SINGAPORE (Nov 4): OCBC Investment Research is keeping it’s “hold” call but raising its fair value estimate for Ascendas Real Estate Investment Trust by over 9% to $3.25 on the back of strong long-term prospects from an enlarged scale.
Already the largest listed industrial REIT on the Singapore Exchange based on asset size and market capitalisation, Ascendas REIT on Nov 1 announced the proposed acquisition of a portfolio of 30 business park properties from CapitaLand for $1.66 billion.
Post-transaction costs, the proposed acquisitions are expected to generate a first year net property income yield of 6.3% for Ascendas REIT.
The transaction is also expected to be distribution per unit (DPU) and DPU yield accretive for the REIT. On a pro forma basis, the proposed acquisitions estimated to add 0.101 cents to Ascendas REIT’s FY18/19 DPU, translating to a DPU yield accretion of approximately 3.0%.
The REIT manager intends to fund the total acquisition cost of $1.71 billion from the net proceeds of a proposed rights issue, as well as a drawdown of loan facilities, and the issuance of the acquisition fee units.
The manager has proposed to undertake an underwritten and renounceable rights issue of some 498 million new units in Ascendas REIT at an issue price of $2.63 per unit to raise gross proceeds of around $1.31 billion.
See: Ascendas REIT to acquire 30 business park properties from CapitaLand for $1.66 bil; launches rights issue at $2.63 per unit to raise $1.31 bil
OCBC notes that the proposed acquisition marks Ascendas REIT’s maiden entry into the US market.
“Although there are uncertainties over the penetration into a new market, we like the fact that majority of the US property leases have annual rental step-ups of 2.5-4%,” says OCBC’s research team in a Nov 4 report.
“The properties are also under-rented by 10-15%, leaving room for potential positive rental reversions in the future,” the team adds.
However, the brokerage frowned on Ascendas REIT’s plans for a renounceable rights issue.
“We are slightly surprised and disappointed at the equity funding structure, as we believe AREIT might be better off doing a placement and preferential offering exercise to extract more value – higher DPU and NAV accretion – given the still strong demand for good quality REIT equity offerings,” OCBC says.
However, it acknowledges that “a rights issue does give existing unitholders the opportunity to participate in this accretive deal at a steeper discount than a preferential offering”.

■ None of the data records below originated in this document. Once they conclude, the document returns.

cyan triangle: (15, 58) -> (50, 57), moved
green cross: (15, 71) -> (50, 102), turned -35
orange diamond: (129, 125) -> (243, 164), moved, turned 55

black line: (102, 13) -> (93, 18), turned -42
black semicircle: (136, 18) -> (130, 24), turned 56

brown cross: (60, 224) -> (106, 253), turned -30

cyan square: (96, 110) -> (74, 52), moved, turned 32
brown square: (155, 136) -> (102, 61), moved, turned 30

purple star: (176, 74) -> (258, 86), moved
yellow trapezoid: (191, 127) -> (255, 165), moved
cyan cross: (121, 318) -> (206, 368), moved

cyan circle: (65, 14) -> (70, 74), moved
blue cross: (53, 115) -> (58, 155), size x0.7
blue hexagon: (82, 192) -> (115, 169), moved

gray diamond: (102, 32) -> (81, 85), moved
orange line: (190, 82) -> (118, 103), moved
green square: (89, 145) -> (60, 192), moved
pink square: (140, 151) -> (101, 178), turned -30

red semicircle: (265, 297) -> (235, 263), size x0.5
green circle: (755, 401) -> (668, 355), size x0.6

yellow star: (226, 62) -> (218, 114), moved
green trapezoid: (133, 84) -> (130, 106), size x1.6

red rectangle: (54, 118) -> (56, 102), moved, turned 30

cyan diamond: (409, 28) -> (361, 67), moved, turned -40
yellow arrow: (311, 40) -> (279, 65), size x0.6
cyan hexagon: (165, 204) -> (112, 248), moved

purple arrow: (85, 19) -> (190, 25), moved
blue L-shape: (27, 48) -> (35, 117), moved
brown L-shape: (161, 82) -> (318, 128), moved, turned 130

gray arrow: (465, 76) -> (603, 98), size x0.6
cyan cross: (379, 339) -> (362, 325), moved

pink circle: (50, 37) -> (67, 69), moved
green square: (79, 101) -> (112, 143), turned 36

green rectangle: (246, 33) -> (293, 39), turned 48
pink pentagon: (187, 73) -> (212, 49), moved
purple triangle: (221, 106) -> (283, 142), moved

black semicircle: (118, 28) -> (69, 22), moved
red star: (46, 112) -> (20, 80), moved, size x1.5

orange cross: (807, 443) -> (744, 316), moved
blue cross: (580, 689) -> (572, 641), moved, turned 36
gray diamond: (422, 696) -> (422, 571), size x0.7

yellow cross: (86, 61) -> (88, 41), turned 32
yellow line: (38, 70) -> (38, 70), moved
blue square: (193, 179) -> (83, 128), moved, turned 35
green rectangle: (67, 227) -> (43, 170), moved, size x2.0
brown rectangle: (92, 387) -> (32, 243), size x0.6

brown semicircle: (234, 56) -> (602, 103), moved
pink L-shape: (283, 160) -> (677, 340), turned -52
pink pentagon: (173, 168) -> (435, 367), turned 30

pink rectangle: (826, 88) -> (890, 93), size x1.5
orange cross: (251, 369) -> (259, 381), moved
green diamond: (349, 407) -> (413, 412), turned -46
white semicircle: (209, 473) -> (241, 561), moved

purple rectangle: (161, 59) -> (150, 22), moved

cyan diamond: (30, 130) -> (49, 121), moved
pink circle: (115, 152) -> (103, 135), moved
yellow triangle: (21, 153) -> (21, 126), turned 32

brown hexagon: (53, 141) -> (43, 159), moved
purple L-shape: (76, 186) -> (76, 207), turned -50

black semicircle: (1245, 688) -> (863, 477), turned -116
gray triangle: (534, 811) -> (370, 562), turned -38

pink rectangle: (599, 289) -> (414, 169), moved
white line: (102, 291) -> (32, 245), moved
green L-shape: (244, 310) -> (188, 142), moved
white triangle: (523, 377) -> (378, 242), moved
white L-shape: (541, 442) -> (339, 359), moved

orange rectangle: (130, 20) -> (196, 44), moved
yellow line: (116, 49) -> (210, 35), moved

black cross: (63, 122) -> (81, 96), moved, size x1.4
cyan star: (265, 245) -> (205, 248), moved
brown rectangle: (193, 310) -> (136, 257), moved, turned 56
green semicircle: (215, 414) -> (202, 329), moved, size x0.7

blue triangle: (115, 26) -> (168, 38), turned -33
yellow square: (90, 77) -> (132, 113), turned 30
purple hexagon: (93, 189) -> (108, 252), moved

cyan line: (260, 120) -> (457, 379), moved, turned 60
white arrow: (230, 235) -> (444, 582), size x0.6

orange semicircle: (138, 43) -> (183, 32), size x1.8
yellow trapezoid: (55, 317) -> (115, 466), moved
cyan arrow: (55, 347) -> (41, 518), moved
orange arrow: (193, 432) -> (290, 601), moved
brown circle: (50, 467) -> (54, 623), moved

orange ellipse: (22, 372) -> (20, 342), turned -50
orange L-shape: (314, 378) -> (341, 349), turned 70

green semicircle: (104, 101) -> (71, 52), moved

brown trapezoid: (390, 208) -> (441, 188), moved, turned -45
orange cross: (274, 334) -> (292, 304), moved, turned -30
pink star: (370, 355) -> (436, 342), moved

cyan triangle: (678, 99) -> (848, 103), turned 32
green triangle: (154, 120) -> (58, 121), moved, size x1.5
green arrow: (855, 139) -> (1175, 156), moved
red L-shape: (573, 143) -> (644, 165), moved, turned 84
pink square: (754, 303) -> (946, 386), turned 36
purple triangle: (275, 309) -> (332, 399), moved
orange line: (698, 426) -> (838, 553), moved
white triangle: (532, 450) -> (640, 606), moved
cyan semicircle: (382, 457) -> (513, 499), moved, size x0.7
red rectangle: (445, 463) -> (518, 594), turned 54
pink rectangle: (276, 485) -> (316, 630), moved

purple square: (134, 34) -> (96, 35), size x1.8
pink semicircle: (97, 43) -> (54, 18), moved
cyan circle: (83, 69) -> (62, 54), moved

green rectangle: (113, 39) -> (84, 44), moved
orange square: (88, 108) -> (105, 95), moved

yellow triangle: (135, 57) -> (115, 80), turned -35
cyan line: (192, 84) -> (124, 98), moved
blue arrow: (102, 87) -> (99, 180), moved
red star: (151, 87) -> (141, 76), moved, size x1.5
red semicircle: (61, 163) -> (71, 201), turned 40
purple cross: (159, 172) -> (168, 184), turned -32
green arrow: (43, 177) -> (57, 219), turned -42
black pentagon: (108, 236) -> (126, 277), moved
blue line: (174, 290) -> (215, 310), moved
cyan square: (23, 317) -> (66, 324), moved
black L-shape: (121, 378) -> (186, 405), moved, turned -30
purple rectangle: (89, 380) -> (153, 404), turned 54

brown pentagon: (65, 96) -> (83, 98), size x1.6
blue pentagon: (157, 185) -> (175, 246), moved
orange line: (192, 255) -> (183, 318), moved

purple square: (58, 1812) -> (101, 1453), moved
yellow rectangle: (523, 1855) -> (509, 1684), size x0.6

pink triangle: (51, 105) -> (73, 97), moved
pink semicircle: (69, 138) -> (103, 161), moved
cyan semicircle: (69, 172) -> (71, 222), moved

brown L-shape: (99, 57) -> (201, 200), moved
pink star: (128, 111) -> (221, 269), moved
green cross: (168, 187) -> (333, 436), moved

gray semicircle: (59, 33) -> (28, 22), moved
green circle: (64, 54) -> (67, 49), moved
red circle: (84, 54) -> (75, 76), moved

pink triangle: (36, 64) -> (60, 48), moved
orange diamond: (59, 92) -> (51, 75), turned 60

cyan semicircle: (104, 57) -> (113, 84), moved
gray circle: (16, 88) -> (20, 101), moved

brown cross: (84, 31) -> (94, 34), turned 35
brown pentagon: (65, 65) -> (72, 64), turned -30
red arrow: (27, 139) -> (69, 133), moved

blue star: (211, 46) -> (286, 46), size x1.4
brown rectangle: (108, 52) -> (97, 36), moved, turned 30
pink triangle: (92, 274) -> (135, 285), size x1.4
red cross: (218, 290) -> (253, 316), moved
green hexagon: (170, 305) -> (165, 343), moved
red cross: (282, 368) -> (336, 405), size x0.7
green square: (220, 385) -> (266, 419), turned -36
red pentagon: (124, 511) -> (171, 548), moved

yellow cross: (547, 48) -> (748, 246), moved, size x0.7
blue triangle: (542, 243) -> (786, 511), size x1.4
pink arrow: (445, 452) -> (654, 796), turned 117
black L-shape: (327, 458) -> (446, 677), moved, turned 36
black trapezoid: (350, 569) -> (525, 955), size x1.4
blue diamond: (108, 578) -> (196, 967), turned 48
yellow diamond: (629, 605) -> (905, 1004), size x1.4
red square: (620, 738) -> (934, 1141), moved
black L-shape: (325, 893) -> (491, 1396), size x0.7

OCBC is raising its terminal growth rate assumption for Ascendas REIT to 2%, from 1.5% previously, to account for it larger diversified platforms in four key markets as well as enhanced longer-term growth potential from the enlarged CapitaLand-Ascendas-Singbridge entity.
For the 2Q19 ended September, Ascendas REIT announced a 2.3% increase in distribution per unit (DPU) to 3.978 cents, from DPU of 3.887 cents a year ago.
Total income available for distribution grew 7.6% y-o-y to $123.8 million in 2Q19, as gross revenue rose 5.3% to $229.6 million on the back of full-quarter contribution from the 38 logistics properties in the UK that were acquired between August and October 2018.
Consequently, net property income rose 12.0% to $177.9 million in 2Q19, from $158.9 million a year ago.
See: Ascendas REIT posts 2.3% rise in 2Q DPU to 3.978 cents
As at 1pm, units in Ascendas REIT are trading 1 cent higher at $3.18. According to OCBC valuations, this implies an estimated price-to-earnings (PE) ration of 18.2 times, a price-to-book (PB) ratio of 1.4 times, and a dividend yield of 5.1% for FY20F.